Below, the view north to Edale village and the Kinder plateau.



then northwest and north over the top of Colborne and Brown Knoll
This Boundary Stone inscribed '1748' lies on what fell-runners say is the driest line along the top of the moor. They're probably right, but it was wet nonetheless. And I finally tested the depth of a bog hole: only 18" or so in diameter, it was nearly 4' deep!

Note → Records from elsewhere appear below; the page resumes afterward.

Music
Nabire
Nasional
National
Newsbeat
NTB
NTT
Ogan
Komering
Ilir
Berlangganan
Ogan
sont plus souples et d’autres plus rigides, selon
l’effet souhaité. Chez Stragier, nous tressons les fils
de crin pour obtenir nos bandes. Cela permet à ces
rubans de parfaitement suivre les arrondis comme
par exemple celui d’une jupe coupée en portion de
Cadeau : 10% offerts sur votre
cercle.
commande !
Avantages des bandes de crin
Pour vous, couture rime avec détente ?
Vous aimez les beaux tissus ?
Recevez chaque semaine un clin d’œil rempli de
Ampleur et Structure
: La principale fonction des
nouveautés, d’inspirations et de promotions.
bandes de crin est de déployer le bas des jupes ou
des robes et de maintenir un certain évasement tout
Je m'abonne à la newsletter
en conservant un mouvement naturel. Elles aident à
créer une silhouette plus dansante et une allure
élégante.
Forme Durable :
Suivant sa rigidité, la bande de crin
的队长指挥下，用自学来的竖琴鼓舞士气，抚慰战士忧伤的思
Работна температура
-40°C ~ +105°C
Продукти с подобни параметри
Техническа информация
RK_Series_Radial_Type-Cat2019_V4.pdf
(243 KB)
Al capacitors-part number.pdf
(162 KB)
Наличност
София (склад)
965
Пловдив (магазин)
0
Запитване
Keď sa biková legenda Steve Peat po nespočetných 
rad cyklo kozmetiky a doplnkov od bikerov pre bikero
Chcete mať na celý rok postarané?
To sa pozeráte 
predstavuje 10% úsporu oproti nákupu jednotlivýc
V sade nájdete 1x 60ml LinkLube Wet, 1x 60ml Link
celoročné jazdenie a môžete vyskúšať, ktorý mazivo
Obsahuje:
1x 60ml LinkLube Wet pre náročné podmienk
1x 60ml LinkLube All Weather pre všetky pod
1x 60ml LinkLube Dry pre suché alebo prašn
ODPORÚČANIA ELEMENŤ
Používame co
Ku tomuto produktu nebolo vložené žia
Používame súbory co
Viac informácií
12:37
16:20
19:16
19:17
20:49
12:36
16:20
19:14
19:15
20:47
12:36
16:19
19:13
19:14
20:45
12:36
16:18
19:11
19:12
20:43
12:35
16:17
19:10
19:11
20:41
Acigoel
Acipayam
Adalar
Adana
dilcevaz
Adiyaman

stop for lunch in the shelter of a quarry and stone wall (the wind was cold!), strike west along the flank of Kinder, then north until we had to decide: take the 'easy, short' path that slides up the western slope to the top of Kinder, or carry on around Kinder Reservoir and up William Clough to the far northwest corner of the plateau. For several minutes we fidgeted, thoughtfully shifting the packs on our shoulders, trying to balance time, pack weight, energy level, distance and knee condition, before basically saying 'Sod it, we can eat at McDonald's if the pub is full - let's go!' and committing to the lunacy of the longer route. Besides which, we were carrying tent, sleeping gear, water filter, stove, fuel, and food for 6 days. We could take our time.
click for bigger...
So we took the path in the left of that panorama over the lovely soft green dotted with sheep and lambs, down the hill to the reservoir, along the baking hot path on the other side to the start of William Clough, where we realised there was Another Choice: an unofficial path heading straight up the side of Kinder. It would be shorter, no question of it, but it was much steeper. Time was pressing... I'm really bad at uphill; given my pauses for breath (remember I'm carrying a 15kg pack!), would it be faster than the Clough? Nothing ventured, nothing gained: we headed up the hill. Unfortunately, while pausing allows me to catch my breath, it does little to persuade my duff knee to pull itself together and by the time we reached the top, I was hurting. But the view was... ok, no, it wasn't worth the pain. Not by itself. Add the sense of achievement and the two together were worth it :-)
The view west from the top. Good but not quite good enough :-) The panorama was taken from the top of that long green hill above the dark trees on the left of the picture.
The familiar Pennine Way stretched ahead of us and we did our best to set a good pace past Kinder Downfall to Kinderlow, (but were scarcely able to stay ahead of the school groups. Oh, to be 16 again!) then left on a minor path to the main path running along the southern edge of the Plateau, high above Edale. The late afternoon sun revealed a wealth of detail on the hillside south and west of us;
The ridge in shadow to the left in the distance is Rushup Edge; in the middle distance is Brown Knoll. The blanket of peat on the flattish top of the hill is clearly visible, broken up at the edges by erosion and by old peat cuttings. You can also clearly see some of the post-glacial landslips for which Edale is famous.
As we strode, kneesore but determined, we discussed the best route down. The plateau stands about 300m above the floor of the valley; given the weight on our backs and the condition of our knees, were we better trying to lose height as quickly as possible (the c. 75° drop down the rockfall of Grindsbrook Clough), or more slowly (the unfamiliar path down Grindslow). We opted to get it over with and paused for an SIS isogel (those things work wonders when you need a quick boost of energy for a specific task) before carefully making our way down the rockfall. The energy ran out about halfway down the path to Edale, but it didn't matter, we were down. End result: over 15 miles/24k, roughly estimated, including more ascent/descent than we're likely to encounter on any day on the Sutherland Trail. Conclusion: we did it; we can do it again. Barring accidents, we're up to the task, in every sense.

And this morning? We're fine. If we had a hill, we'd be up it :-) In the interim, I will do some lace knitting!